Function randperm returned a row vector containing random permutation of numbers 1 through 10. Then I used function repmat to make vector y 10 times its original length by repeating it 10 times (which results in 1 by 100 matrix y).

Now, to the problem we will solve. Let's say each number from 1 to 10 corresponds to 10-dimensional vector of 0s and 1 with all of its elements set to 0 except the position of the number. Thus, 1 corresponds to vector (1 0 0 0 0 0 0 0 0 0), 2 corresponds to vector (0 1 0 0 0 0 0 0 0 0) and so on until 10 that corresponds to (0 0 0 0 0 0 0 0 0 1). Then given some vector y like above (where each element is a number from 1 to 10) we want to produce series of vectors that correspond to elements in y.

If you never worked with Octave before then solution may amaze you, if you did then this might be your normal routine:

A = eye(10)

A =

Diagonal Matrix

   1   0   0   0   0   0   0   0   0   0
   0   1   0   0   0   0   0   0   0   0
   0   0   1   0   0   0   0   0   0   0
   0   0   0   1   0   0   0   0   0   0
   0   0   0   0   1   0   0   0   0   0
   0   0   0   0   0   1   0   0   0   0
   0   0   0   0   0   0   1   0   0   0
   0   0   0   0   0   0   0   1   0   0
   0   0   0   0   0   0   0   0   1   0
   0   0   0   0   0   0   0   0   0   1

result = A(:, y);

What just happened: first we created an identity matrix A of size 10 - note that it consists of exactly 10 vectors we are mapping to and each is in right column position. Now, we just plug our original vector y into column index of matrix A. This will extract elements from A: all for rows and precisely right columns.

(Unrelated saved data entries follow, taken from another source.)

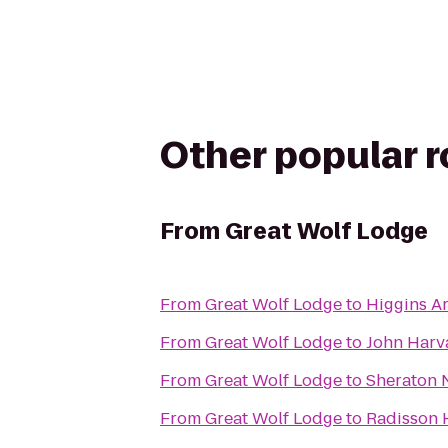
Other popular 
From
Great Wolf Lodge
From
Great Wolf Lodge
to
Higgins 
From
Great Wolf Lodge
to
John Harv
From
Great Wolf Lodge
to
Sheraton 
From
Great Wolf Lodge
to
Radisson 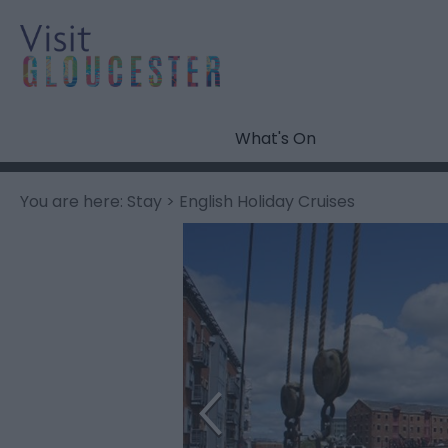
What's On
You are here:
Stay
> English Holiday Cruises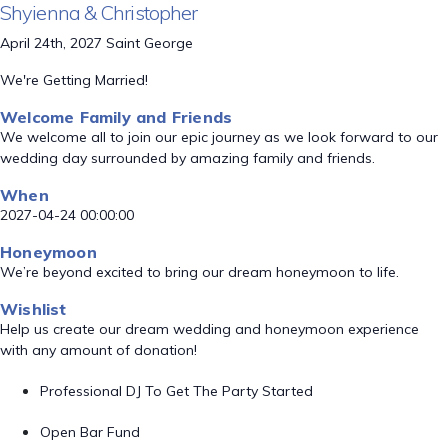
Shyienna & Christopher
April 24th, 2027 Saint George
We're Getting Married!
Welcome Family and Friends
We welcome all to join our epic journey as we look forward to our
wedding day surrounded by amazing family and friends.
When
2027-04-24 00:00:00
Honeymoon
We’re beyond excited to bring our dream honeymoon to life.
Wishlist
Help us create our dream wedding and honeymoon experience
with any amount of donation!
Professional DJ To Get The Party Started
Open Bar Fund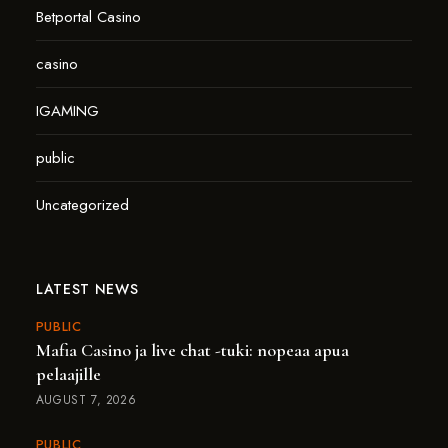
Betportal Casino
casino
IGAMING
public
Uncategorized
LATEST NEWS
PUBLIC
Mafia Casino ja live chat -tuki: nopeaa apua
pelaajille
AUGUST 7, 2026
PUBLIC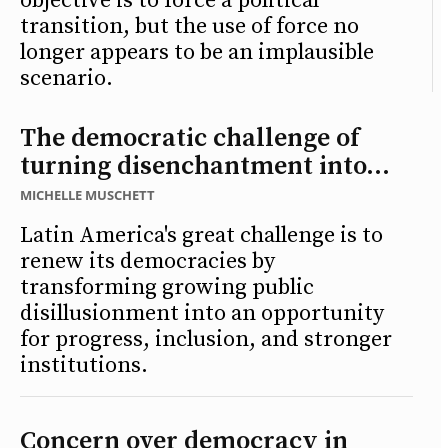
objective is to force a political
transition, but the use of force no
longer appears to be an implausible
scenario.
The democratic challenge of
turning disenchantment into...
MICHELLE MUSCHETT
Latin America's great challenge is to
renew its democracies by
transforming growing public
disillusionment into an opportunity
for progress, inclusion, and stronger
institutions.
Concern over democracy in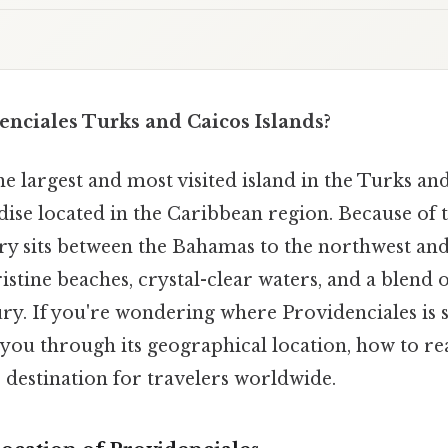
enciales Turks and Caicos Islands?
he largest and most visited island in the Turks and
adise located in the Caribbean region. Because of th
ry sits between the Bahamas to the northwest and 
ristine beaches, crystal-clear waters, and a blend 
y. If you're wondering where Providenciales is si
e you through its geographical location, how to re
er destination for travelers worldwide.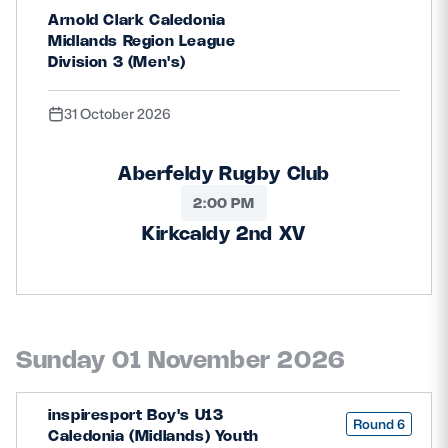
Arnold Clark Caledonia
Midlands Region League
Division 3 (Men's)
31 October 2026
Aberfeldy Rugby Club
2:00 PM
Kirkcaldy 2nd XV
Sunday 01 November 2026
inspiresport Boy's U13
Round 6
Caledonia (Midlands) Youth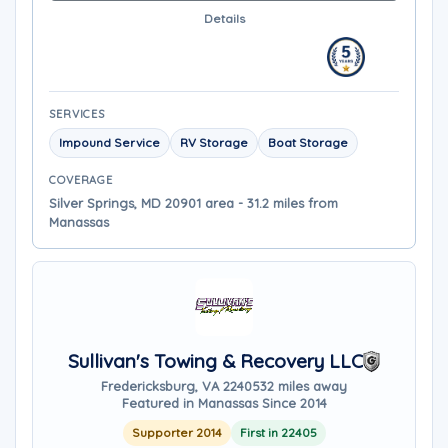
Details
SERVICES
Impound Service
RV Storage
Boat Storage
COVERAGE
Silver Springs, MD 20901 area - 31.2 miles from
Manassas
Sullivan's Towing & Recovery LLC
Fredericksburg, VA 22405
32 miles away
Featured in Manassas Since 2014
Supporter 2014
First in 22405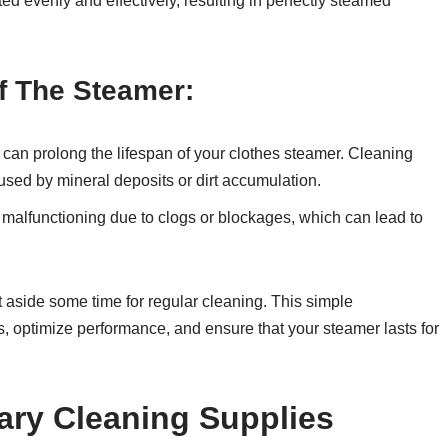
ted evenly and effectively, resulting in perfectly steamed
f The Steamer:
 can prolong the lifespan of your clothes steamer. Cleaning
used by mineral deposits or dirt accumulation.
malfunctioning due to clogs or blockages, which can lead to
t aside some time for regular cleaning. This simple
s, optimize performance, and ensure that your steamer lasts for
ary Cleaning Supplies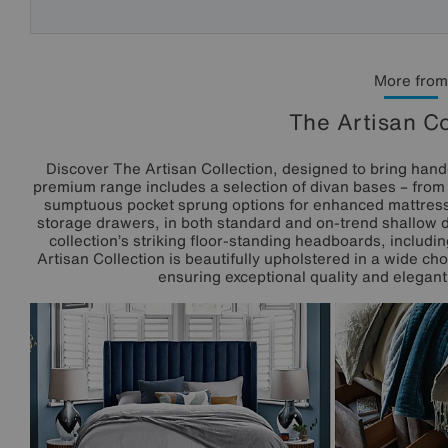
More from
The Artisan Co
Discover The Artisan Collection, designed to bring hand
premium range includes a selection of divan bases – from tr
sumptuous pocket sprung options for enhanced mattress
storage drawers, in both standard and on-trend shallow 
collection’s striking floor-standing headboards, includ
Artisan Collection is beautifully upholstered in a wide ch
ensuring exceptional quality and elegant 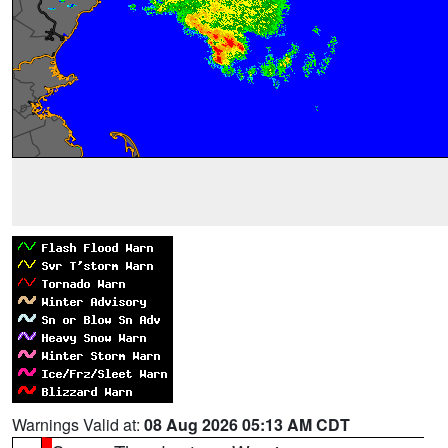
Warnings Valid at:
08 Aug 2026 05:13 AM CDT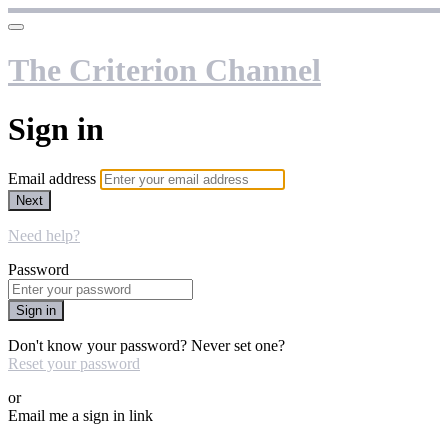
The Criterion Channel
Sign in
Email address
Next
Need help?
Password
Sign in
Don't know your password? Never set one?
Reset your password
or
Email me a sign in link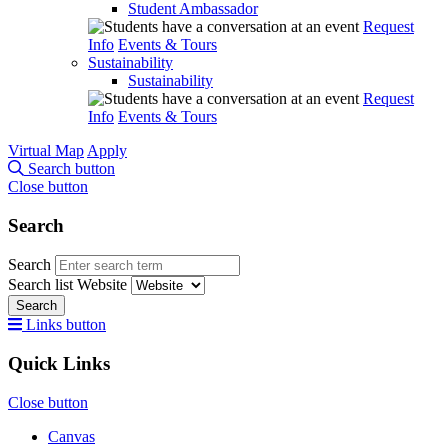
Student Ambassador
Request
Info
Events & Tours
Sustainability
Sustainability
Request
Info
Events & Tours
Virtual Map
Apply
Search button
Close button
Search
Search
Search list
Website
Search
Links button
Quick Links
Close button
Canvas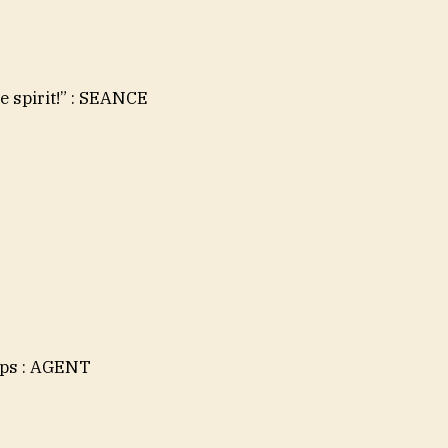
e spirit!” : SEANCE
aps : AGENT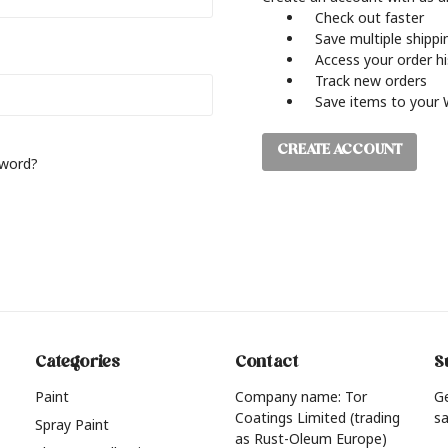
Check out faster
Save multiple shipp
Access your order h
Track new orders
Save items to your 
CREATE ACCOUNT
sword?
Categories
Contact
S
Paint
Company name: Tor
G
Coatings Limited (trading
sa
Spray Paint
as Rust-Oleum Europe)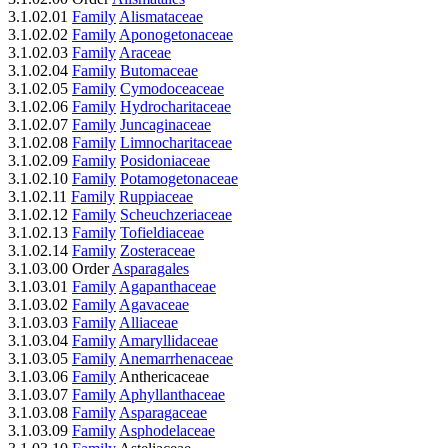
3.1.02.01
Family
Alismataceae
3.1.02.02
Family
Aponogetonaceae
3.1.02.03
Family
Araceae
3.1.02.04
Family
Butomaceae
3.1.02.05
Family
Cymodoceaceae
3.1.02.06
Family
Hydrocharitaceae
3.1.02.07
Family
Juncaginaceae
3.1.02.08
Family
Limnocharitaceae
3.1.02.09
Family
Posidoniaceae
3.1.02.10
Family
Potamogetonaceae
3.1.02.11
Family
Ruppiaceae
3.1.02.12
Family
Scheuchzeriaceae
3.1.02.13
Family
Tofieldiaceae
3.1.02.14
Family
Zosteraceae
3.1.03.00 Order
Asparagales
3.1.03.01
Family
Agapanthaceae
3.1.03.02
Family
Agavaceae
3.1.03.03
Family
Alliaceae
3.1.03.04
Family
Amaryllidaceae
3.1.03.05
Family
Anemarrhenaceae
3.1.03.06
Family
Anthericaceae
3.1.03.07
Family
Aphyllanthaceae
3.1.03.08
Family
Asparagaceae
3.1.03.09
Family
Asphodelaceae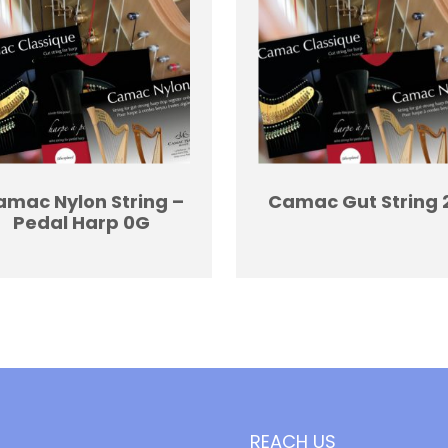
mac Nylon String –
Camac Gut String 
Pedal Harp 0G
REACH US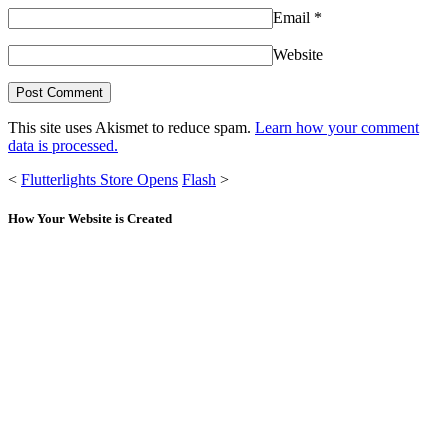
Email
*
Website
This site uses Akismet to reduce spam.
Learn how your comment
data is processed.
<
Flutterlights Store Opens
Flash
>
How Your Website is Created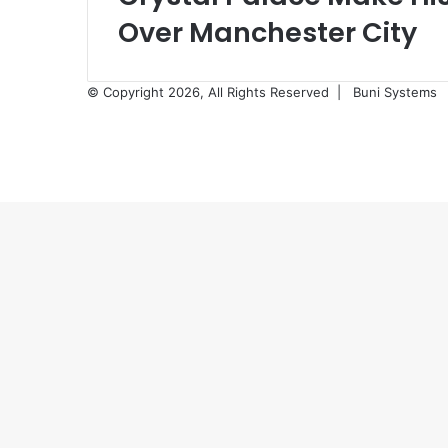
Over Manchester City
© Copyright 2026, All Rights Reserved |
Buni Systems
Back
to
top
button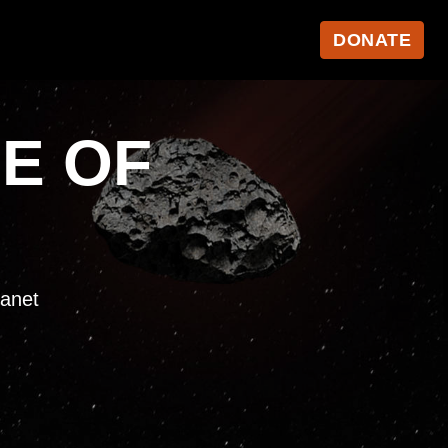
DONATE
NE OF
lanet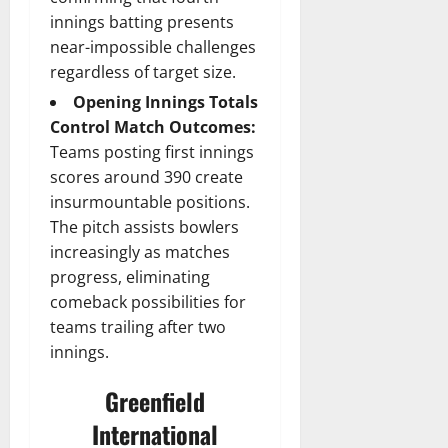
innings batting presents
near-impossible challenges
regardless of target size.
Opening Innings Totals
Control Match Outcomes:
Teams posting first innings
scores around 390 create
insurmountable positions.
The pitch assists bowlers
increasingly as matches
progress, eliminating
comeback possibilities for
teams trailing after two
innings.
Greenfield
International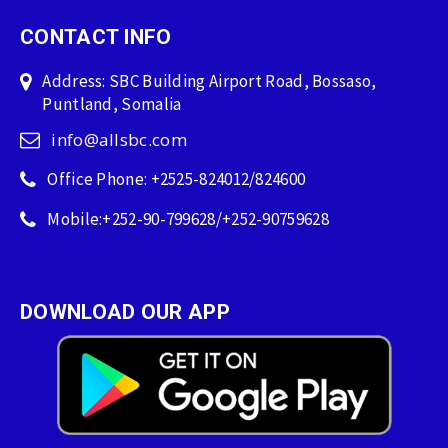
CONTACT INFO
Address: SBC Building Airport Road, Bossaso,
Puntland, Somalia
info@allsbc.com
Office Phone: +2525-824012/824600
Mobile:+252-90-799628/+252-90759628
DOWNLOAD OUR APP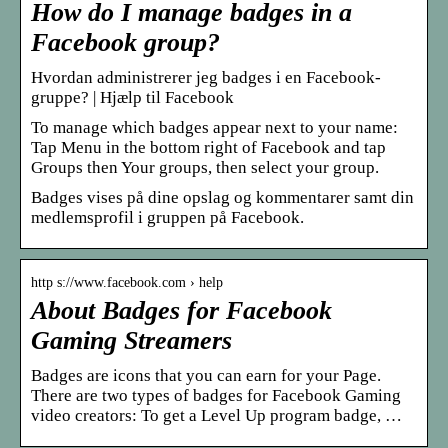
How do I manage badges in a
Facebook group?
Hvordan administrerer jeg badges i en Facebook-
gruppe? | Hjælp til Facebook
To manage which badges appear next to your name:
Tap Menu in the bottom right of Facebook and tap
Groups then Your groups, then select your group.
Badges vises på dine opslag og kommentarer samt din
medlemsprofil i gruppen på Facebook.
http s://www.facebook.com › help
About Badges for Facebook
Gaming Streamers
Badges are icons that you can earn for your Page.
There are two types of badges for Facebook Gaming
video creators: To get a Level Up program badge, …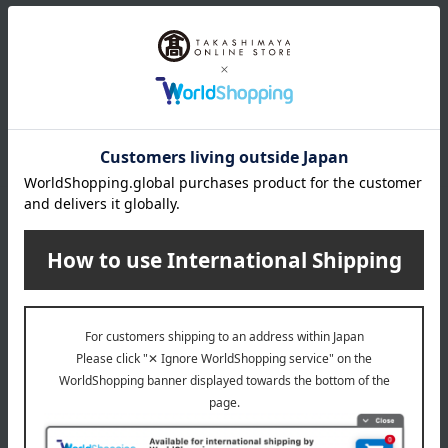
Email newsletter
We will deliver great deals and exciting information from the
Takashimaya Online Store, including free shipping coupons,
campaigns, new arrivals, sales, and recommended products.
Learn more about the email newsletter
LINE official account
Takashimaya Online Store's official LINE account delivers the latest
information on department store specialties and great deals!
Add friends on LINE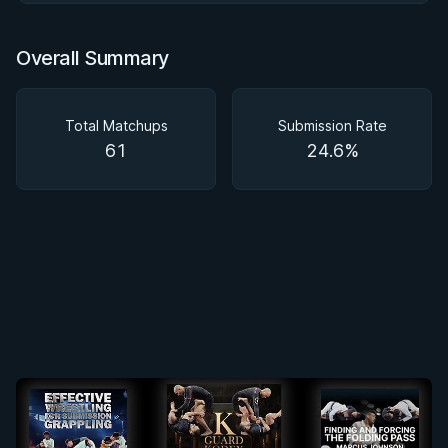
Overall Summary
Total Matchups
Submission Rate
61
24.6%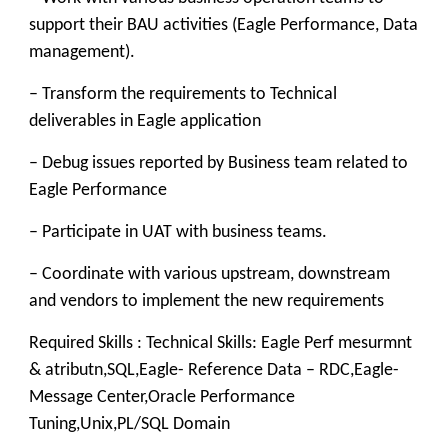
support their BAU activities (Eagle Performance, Data
management).
– Transform the requirements to Technical
deliverables in Eagle application
– Debug issues reported by Business team related to
Eagle Performance
– Participate in UAT with business teams.
– Coordinate with various upstream, downstream
and vendors to implement the new requirements
Required Skills : Technical Skills: Eagle Perf mesurmnt
& atributn,SQL,Eagle- Reference Data – RDC,Eagle-
Message Center,Oracle Performance
Tuning,Unix,PL/SQL Domain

Thus A(:, 2) gives us matrix which is 2nd column of A, A(:, 2:4) gives us matrix with columns of A from 2 to 4, same is accomplished with A(:, [2:4]), and A(:, [1 4 9]) selects 1st, 4th and 9th columns of A. Finally, we can plug an arbitrary vector in column index - in our case vector y just what we need and result becomes 10 by 100 matrix where each column corresponds to element of y.

As unconventional as it may sound I keep thinking of this solution in terms of ranges when indexing arrays. Indexing array could be via an integer, range, or array of numbers. The latter is just a vector and that is all to it.